For now, major measures are in Mubende and surrounding areas where people have been directed to immediately inform health workers when there’s a suspected case, not to participate in burials without health workers or people from the Ministry of health and to limit big gatherings, for now.
Major focus is on identification, isolation of cases and contact tracing led by the surveillance and case management teams. UVRI working with USA CDC are mobilizing mobile labs to facilitate quick results and early intervention.

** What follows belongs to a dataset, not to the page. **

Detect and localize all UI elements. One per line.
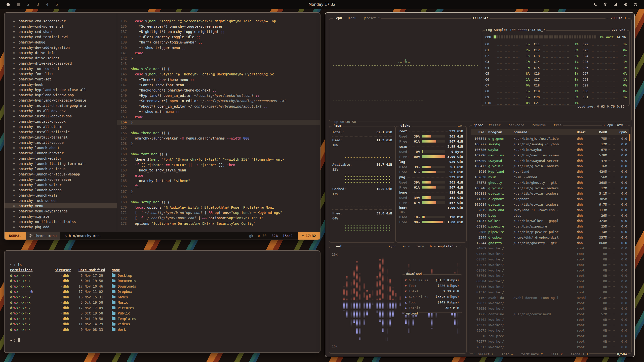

As a Unit, we are monitoring the situation to ensure support is offered where necessary. We are also taking steps to ensure the safety of all our teams both in Entebbe and in field stations across the country as they continue to conduct their duties.
What is the way forward?
One of the main concerns at this time is patient care. Supportive management is the key to avoiding death, treating symptoms, and conditions that result from loss of blood and body fluids. Proper and quick management of these patients is imperative for their survival. We are right now managing symptomatically, rehydrating if there is need, if they have fever or need transfusions, among other things.
At the back of all this however remains the key question, can we do a little more? There is currently no specific drug for the Sudan strain, but there are drugs that work against these RNA viruses that have been used before in more resourceful countries and are worth the interest. We do not have the Johnson and Johnson vaccine which contains both Ebola Zaire and Ebola Sudan strains, but we are working with the Ministry on a probable option that will be tested soon.